___ Source data

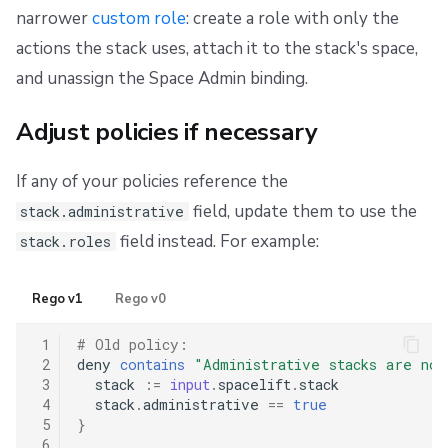
narrower
custom role
: create a role with only the
actions the stack uses, attach it to the stack's space,
and unassign the Space Admin binding.
Adjust policies if necessary
If any of your policies reference the
field, update them to use the
stack.administrative
field instead. For example:
stack.roles
Rego v1
Rego v0
 1
# Old policy:
 2
deny
contains
"Administrative stacks are not
 3
stack
:=
input
.
spacelift
.
stack
 4
stack
.
administrative
==
true
 5
}
 6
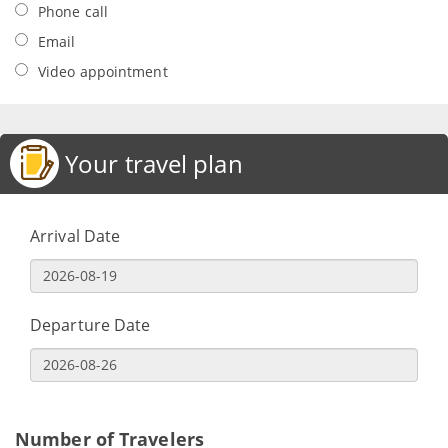
Phone call
Email
Video appointment
Your travel plan
Arrival Date
Departure Date
Number of Travelers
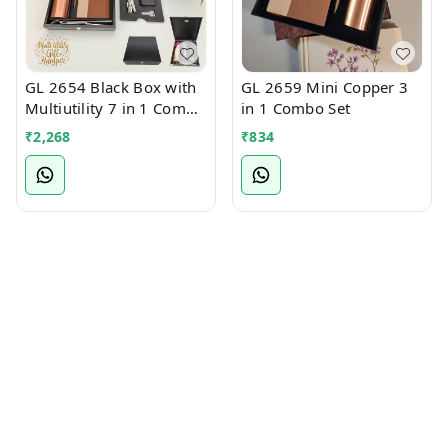
GL 2654 Black Box with
GL 2659 Mini Copper 3
Multiutility 7 in 1 Combo
in 1 Combo Set
Set
₹
2,268
₹
834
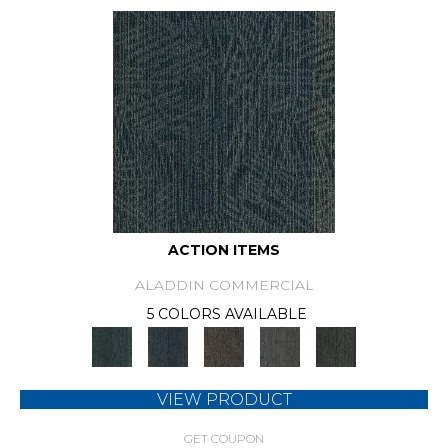
ACTION ITEMS
ALADDIN COMMERCIAL
5 COLORS AVAILABLE
VIEW PRODUCT
GET COUPON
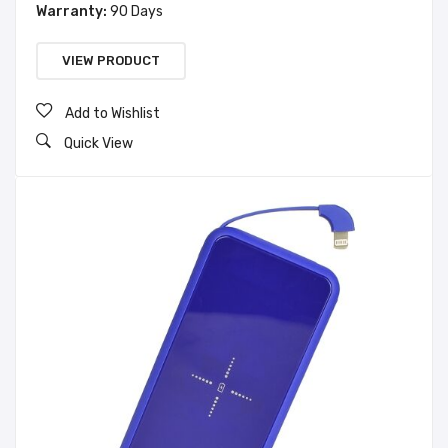
Warranty:
90 Days
VIEW PRODUCT
Add to Wishlist
Quick View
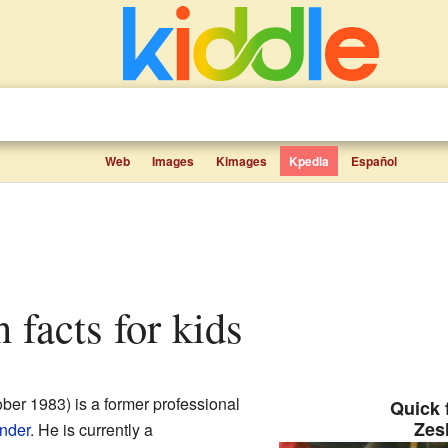
Web
Images
Kimages
Kpedia
Español
 facts for kids
ber 1983) is a former professional
Quick 
Zes
nder
. He is currently a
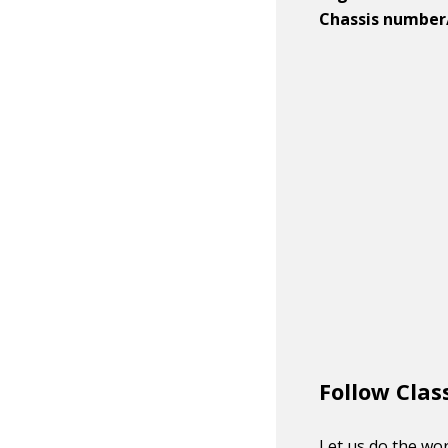
Chassis number
Follow Clas
Let us do the wor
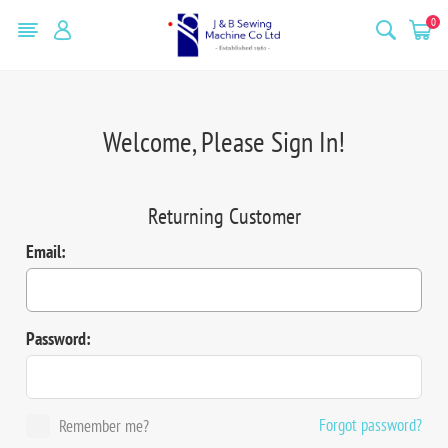
0
Welcome, Please Sign In!
Returning Customer
Email:
Password:
Forgot password?
Remember me?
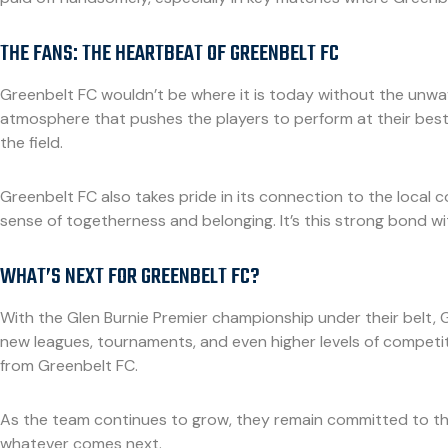
THE FANS: THE HEARTBEAT OF GREENBELT FC
Greenbelt FC wouldn’t be where it is today without the unwave
atmosphere that pushes the players to perform at their best.
the field.
Greenbelt FC also takes pride in its connection to the local c
sense of togetherness and belonging. It’s this strong bond w
WHAT’S NEXT FOR GREENBELT FC?
With the Glen Burnie Premier championship under their belt, G
new leagues, tournaments, and even higher levels of competi
from Greenbelt FC.
As the team continues to grow, they remain committed to th
whatever comes next.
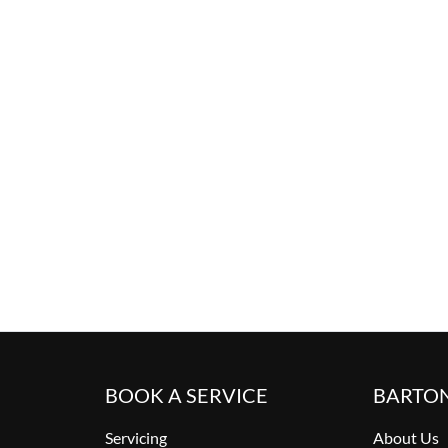
BOOK A SERVICE
BARTO
Servicing
About Us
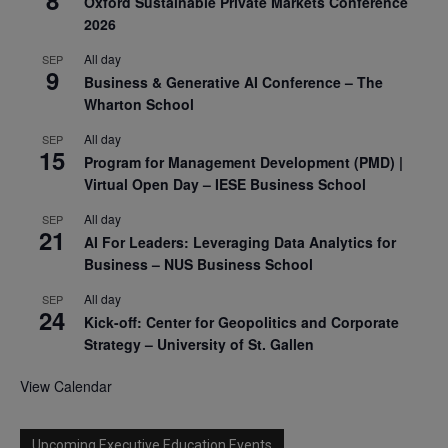
8
Oxford Sustainable Private Markets Conference
2026
All day
SEP
9
Business & Generative AI Conference – The
Wharton School
All day
SEP
15
Program for Management Development (PMD) |
Virtual Open Day – IESE Business School
All day
SEP
21
AI For Leaders: Leveraging Data Analytics for
Business – NUS Business School
All day
SEP
24
Kick-off: Center for Geopolitics and Corporate
Strategy – University of St. Gallen
View Calendar
Upcoming Executive Education Events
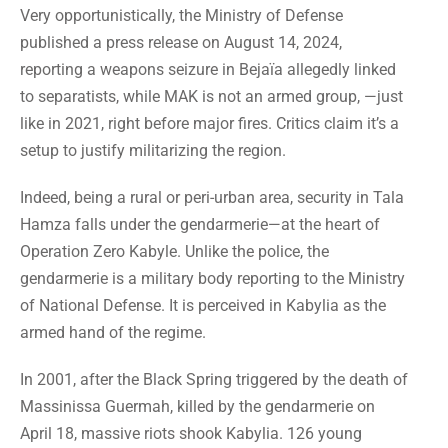
Very opportunistically, the Ministry of Defense
published a press release on August 14, 2024,
reporting a weapons seizure in Bejaïa allegedly linked
to separatists, while MAK is not an armed group, —just
like in 2021, right before major fires. Critics claim it’s a
setup to justify militarizing the region.
Indeed, being a rural or peri-urban area, security in Tala
Hamza falls under the gendarmerie—at the heart of
Operation Zero Kabyle. Unlike the police, the
gendarmerie is a military body reporting to the Ministry
of National Defense. It is perceived in Kabylia as the
armed hand of the regime.
In 2001, after the Black Spring triggered by the death of
Massinissa Guermah, killed by the gendarmerie on
April 18, massive riots shook Kabylia. 126 young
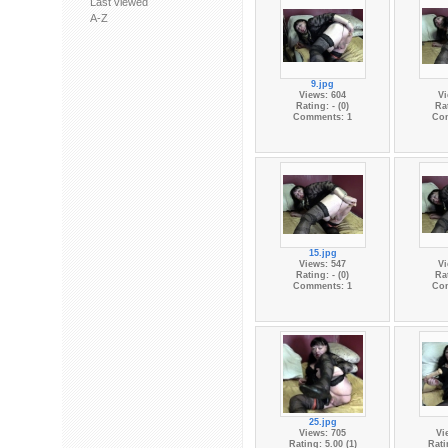
Last viewed
A-Z
9.jpg
Views: 604
Vi
Rating: - (0)
Rat
Comments: 1
Co
15.jpg
Views: 547
Vi
Rating: - (0)
Rat
Comments: 1
Co
25.jpg
Views: 705
Vi
Rating: 5.00 (1)
Rati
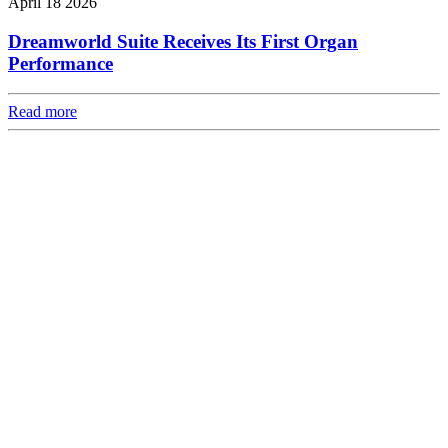
April 18 2026
Dreamworld Suite Receives Its First Organ
Performance
Read more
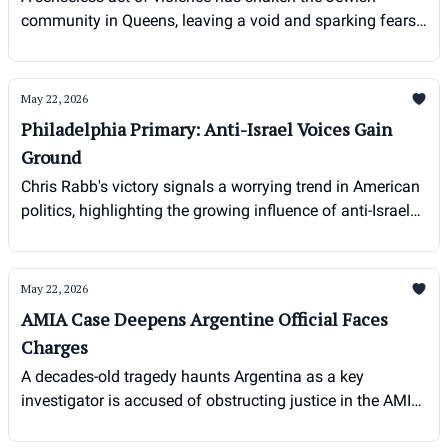
community in Queens, leaving a void and sparking fears
amid rising antisemitism.
May 22, 2026
Philadelphia Primary: Anti-Israel Voices Gain
Ground
Chris Rabb's victory signals a worrying trend in American
politics, highlighting the growing influence of anti-Israel
sentiment within progressive circles.
May 22, 2026
AMIA Case Deepens Argentine Official Faces
Charges
A decades-old tragedy haunts Argentina as a key
investigator is accused of obstructing justice in the AMIA
bombing case.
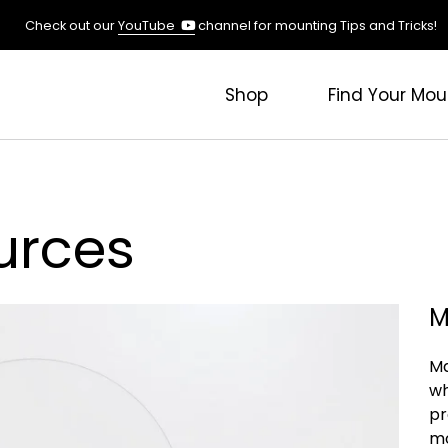
(opens
Check out our
YouTube
channel for mounting Tips and Tricks!
in
a
new
Shop
Find Your Mou
tab)
urces
M
Ma
wh
pr
mo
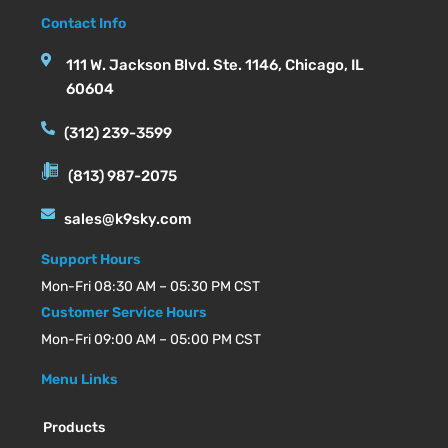
Contact Info
111 W. Jackson Blvd. Ste. 1146, Chicago, IL
60604
(312) 239-3599
(813) 987-2075
sales@k9sky.com
Support Hours
Mon-Fri 08:30 AM – 05:30 PM CST
Customer Service Hours
Mon-Fri 09:00 AM – 05:00 PM CST
Menu Links
Products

______

= Exercise brief =
An exact copy of the records above is required, leaving out the pictures.

= Task response =
narrower
custom role
: create a role with only the
actions the stack uses, attach it to the stack's space,
and unassign the Space Admin binding.
Adjust policies if necessary
If any of your policies reference the
field, update them to use the
stack.administrative
field instead. For example:
stack.roles
Rego v1
Rego v0
 1
# Old policy:
 2
deny
contains
"Administrative stacks are not
 3
stack
:=
input
.
spacelift
.
stack
 4
stack
.
administrative
==
true
 5
}
 6
Phone call
Email
Video appointment
Your travel plan
Arrival Date
Departure Date
Number of Travelers
GL 2654 Black Box with
GL 2659 Mini Copper 3
Multiutility 7 in 1 Combo
in 1 Combo Set
Set
₹
2,268
₹
834
ACTION ITEMS
ALADDIN COMMERCIAL
5 COLORS AVAILABLE
VIEW PRODUCT
GET COUPON
Warranty:
90 Days
VIEW PRODUCT
Add to Wishlist
Quick View
Web
Images
Kimages
Kpedia
Español
 facts for kids
ber 1983) is a former professional
Quick 
Zes
nder
. He is currently a
Chassis number
Follow Clas
Let us do the wor
0
Welcome, Please Sign In!
Returning Customer
Email:
Password:
Forgot password?
Remember me?
THE FANS: THE HEARTBEAT OF GREENBELT FC
Greenbelt FC wouldn’t be where it is today without the unwave
atmosphere that pushes the players to perform at their best.
the field.
Greenbelt FC also takes pride in its connection to the local c
sense of togetherness and belonging. It’s this strong bond w
WHAT’S NEXT FOR GREENBELT FC?
With the Glen Burnie Premier championship under their belt, G
new leagues, tournaments, and even higher levels of competi
from Greenbelt FC.
As the team continues to grow, they remain committed to th
whatever comes next.
BOOK A SERVICE
BARTO
Servicing
About Us
8
Oxford Sustainable Private Markets Conference
2026
All day
SEP
9
Business & Generative AI Conference – The
Wharton School
All day
SEP
15
Program for Management Development (PMD) |
Virtual Open Day – IESE Business School
All day
SEP
21
AI For Leaders: Leveraging Data Analytics for
Business – NUS Business School
All day
SEP
24
Kick-off: Center for Geopolitics and Corporate
Strategy – University of St. Gallen
View Calendar
Upcoming Executive Education Events
Very opportunistically, the Ministry of Defense
published a press release on August 14, 2024,
reporting a weapons seizure in Bejaïa allegedly linked
to separatists, while MAK is not an armed group, —just
like in 2021, right before major fires. Critics claim it’s a
setup to justify militarizing the region.
Indeed, being a rural or peri-urban area, security in Tala
Hamza falls under the gendarmerie—at the heart of
Operation Zero Kabyle. Unlike the police, the
gendarmerie is a military body reporting to the Ministry
of National Defense. It is perceived in Kabylia as the
armed hand of the regime.
In 2001, after the Black Spring triggered by the death of
Massinissa Guermah, killed by the gendarmerie on
April 18, massive riots shook Kabylia. 126 young
Last viewed
A-Z
9.jpg
Views: 604
Vi
Rating: - (0)
Rat
Comments: 1
Co
15.jpg
Views: 547
Vi
Rating: - (0)
Rat
Comments: 1
Co
25.jpg
Views: 705
Vi
Rating: 5.00 (1)
Rati
April 18 2026
Dreamworld Suite Receives Its First Organ
Performance
Read more
community in Queens, leaving a void and sparking fears
amid rising antisemitism.
May 22, 2026
Philadelphia Primary: Anti-Israel Voices Gain
Ground
Chris Rabb's victory signals a worrying trend in American
politics, highlighting the growing influence of anti-Israel
sentiment within progressive circles.
May 22, 2026
AMIA Case Deepens Argentine Official Faces
Charges
A decades-old tragedy haunts Argentina as a key
investigator is accused of obstructing justice in the AMIA
bombing case.
(opens
Check out our
YouTube
channel for mounting Tips and Tricks!
in
a
new
Shop
Find Your Mou
tab)
urces
M
Ma
wh
pr
mo
Contact Info
111 W. Jackson Blvd. Ste. 1146, Chicago, IL
60604
(312) 239-3599
(813) 987-2075
sales@k9sky.com
Support Hours
Mon-Fri 08:30 AM – 05:30 PM CST
Customer Service Hours
Mon-Fri 09:00 AM – 05:00 PM CST
Menu Links
Products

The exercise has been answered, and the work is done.